Local Restaurant Week: W.J. Morrissey’s

The fish seriously took up half the plate. That haddock was no joke.

blog by S.J. Velasquez  • 

If you didn’t already know, it’s Local Restaurant Week—a weeklong holiday marked in my planner with metallic gel pens. Ben and I were hungry, and we saw that W.J. Morrissey’s, the Irish pub not too far from Buffalo.com’s offices, is a participating restaurant. So, with proximity and price on our side, we hauled our hungry selves over to the cobblestone district.

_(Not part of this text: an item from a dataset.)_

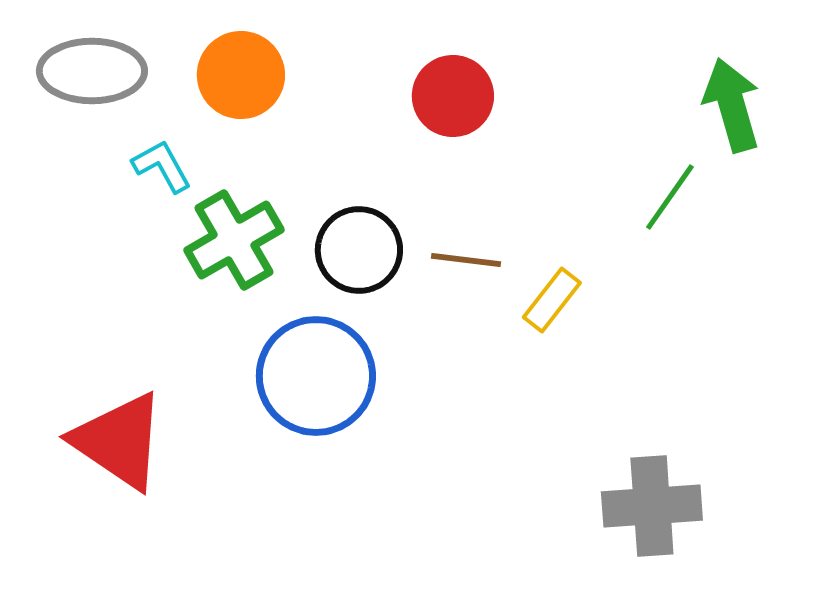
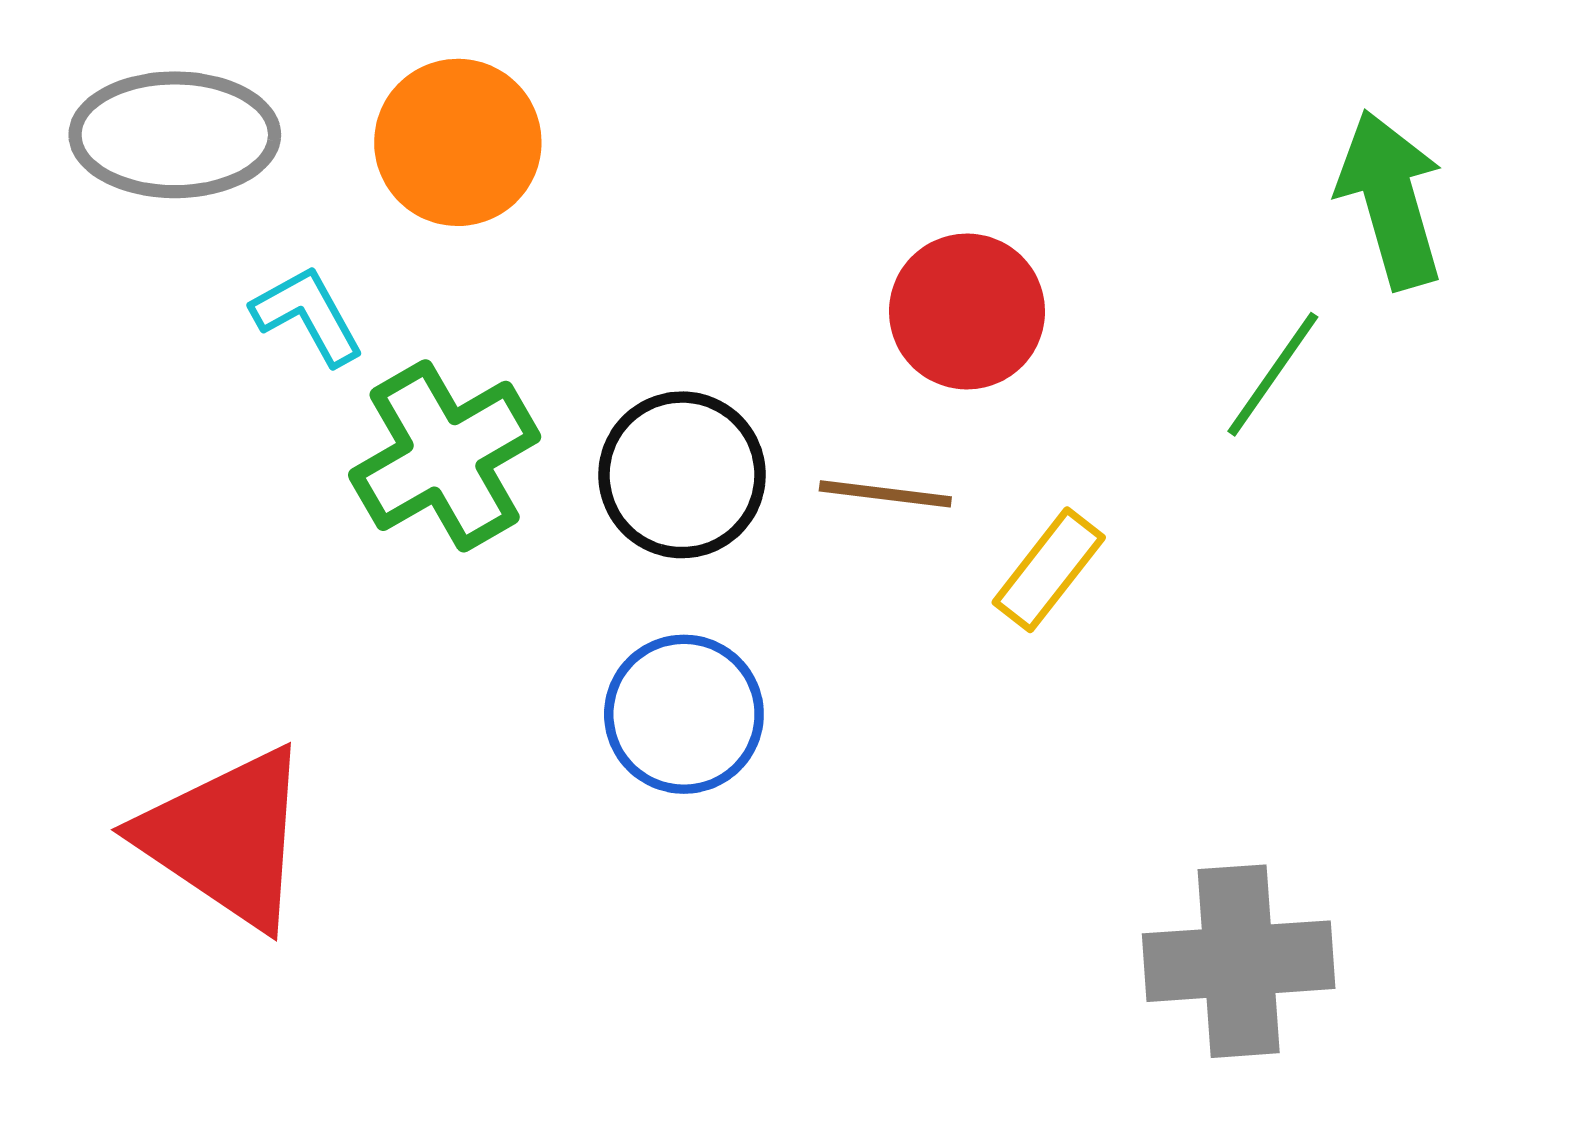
red circle: (453, 96) -> (967, 311), moved
blue circle: (316, 376) -> (684, 714), moved, size x0.7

For $21.11, we were able to choose two entree items from the traditional menu, two cups of soup and two Irish beers. We both ordered the traditional fish and chips. I went for the potato-leek soup, Ben opted for the beef stew. For drinks, ordered Magners hard cider, and Ben drank Great Lakes Conway’s Irish Ale. Just to get a sense of how much money was saved on our Restaurant Week eating excursion, take into consideration that the fish and chips is regularly priced at $9, and the soups and brews would’ve set us back at least another $12. A steal of a meal!

The haddock was lightly battered, really crispy and piping hot. The fish had a very delicate taste and a flaky texture. Ben and I were reminded of our time as international students in London—but we agreed that a dollop of mushy peas would have been the icing on the nostalgia cake. The mountain of fries—or “chips” as they’re known in other parts of the world—were mildly seasoned straight-forward fries. The whole meal was filling and satisfying. As Ben said, even his stew was “stocked heartily” with vegetables and beef. My potato soup tasted like a creamier version of flavorful herb mashed potatoes.

If you’ve never stopped by Morrissey’s for a drink or something to eat, it’s worth a visit. Whoever designed the interior paid special attention to detail when recreating an Irish pub experience. From the bar to the decor to the drink selections— it’s not easy finding imported hard cider!—the whole place really did feel like the Irish pubs I’d visited in Dublin and Kilkenny.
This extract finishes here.